I'm new to delta lakes but have used parquet files in PySpark for quite a while. I'm generally familiar with the concept, but have a scenario where I'm not sure of the best approach.
My scenario is this. I have information about web site usage - page views, clicks, etc. called events. There can be hundreds of events per session, each with an event timestamp, and each with the same session ID (when you sit down, open a browser, poke around, and close the browser that's a session). Each day I get a file with data for all records for the calendar day. The scenario I need to account for is when a session spans multiple days like a session that starts at 23:59 on 1/1 and ends at 00:01 on 1/2. In this case I will get records with the same session_id in the files for both days. Each record also gets an etl_timestamp value indicating when the record was created (all records get the exact same value for the entire set of records, they're not off by a few milliseconds from the first to last record added).
events
- event_id
- session_id
- url
- event_timestamp
- etl_timestamp (current timestamp when the *event record was loaded)
sessions
- session_id
- event_count
- first_event_timestamp
- last_event_timestamp
- etl_timestamp (current timestamp when the session record was created)
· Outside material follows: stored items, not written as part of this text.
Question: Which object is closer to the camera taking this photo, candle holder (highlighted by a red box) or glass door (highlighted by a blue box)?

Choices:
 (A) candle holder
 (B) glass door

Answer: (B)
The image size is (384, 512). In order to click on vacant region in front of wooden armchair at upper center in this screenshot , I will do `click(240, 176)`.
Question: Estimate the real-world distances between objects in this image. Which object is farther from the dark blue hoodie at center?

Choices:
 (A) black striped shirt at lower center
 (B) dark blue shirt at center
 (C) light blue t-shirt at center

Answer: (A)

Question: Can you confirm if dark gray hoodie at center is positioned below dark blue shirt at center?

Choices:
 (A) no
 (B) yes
The source files are parquet. The files are far wider than just these few fields, more like 80 fields or so.
Traditionally in a RDBMS this is either an upsert or an insert and delete. I see that both are possible with delta lake. My initial thought was this.
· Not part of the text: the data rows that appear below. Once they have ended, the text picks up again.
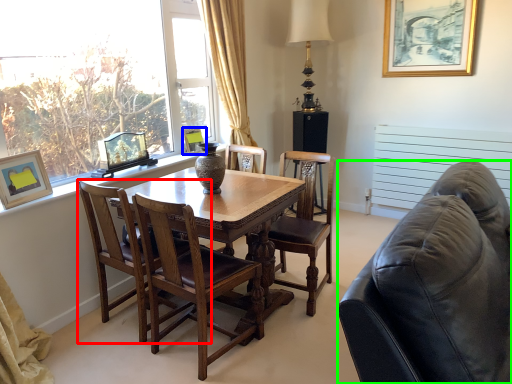 Question: Which object is the closest to the chair (highlighted by a red box)? Choose among these: picture frame (highlighted by a blue box) or studio couch (highlighted by a green box).

Choices:
 (A) picture frame
 (B) studio couch

Answer: (A) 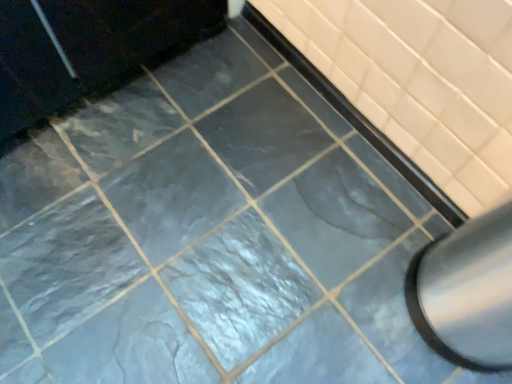 Question: From a real-world perspective, is matte black bathtub at center physically located above or below satin silver exhaust hood at lower right?

Choices:
 (A) above
 (B) below

Answer: (B)

Question: Is matte black bathtub at center spatially inside satin silver exhaust hood at lower right, or outside of it?

Choices:
 (A) inside
 (B) outside

Answer: (B)

Question: Considering their positions, is matte black bathtub at center located in front of or behind satin silver exhaust hood at lower right?

Choices:
 (A) front
 (B) behind

Answer: (B)

Question: From a real-world perspective, is satin silver exhaust hood at lower right physically located above or below matte black bathtub at center?

Choices:
 (A) above
 (B) below

Answer: (A)

Question: Based on their positions, is satin silver exhaust hood at lower right located to the left or right of matte black bathtub at center?

Choices:
 (A) right
 (B) left

Answer: (A)

Question: Is satin silver exhaust hood at lower right bigger or smaller than matte black bathtub at center?

Choices:
 (A) big
 (B) small

Answer: (A)

Question: Is satin silver exhaust hood at lower right wider or thinner than matte black bathtub at center?

Choices:
 (A) thin
 (B) wide

Answer: (B)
- Execute the normal logic for all session_ids in today's file (1/2).
- Get the maximum sessions.etl_timestamp value for each record
- Delete records where the etl_timestamp for the record is NOT equal to the latest timestamp
The second option is upsert based on the same timestamp logic. Upsert in my traditional RDBMS experience has been super slow. I'm dealing with multiple billion total records, and generally a few million a day, so I'm not sure if that workload impacts decision here. I have a pretty significant amount of available (and scalable) horsepower using Azure.
I have no real use for point-in-time historical records, I'm only ever interested in the most recent record for each session_id.
So given all of this, what is the most efficient way to handle updating sessions that span multiple calendar days as described above?
Thanks!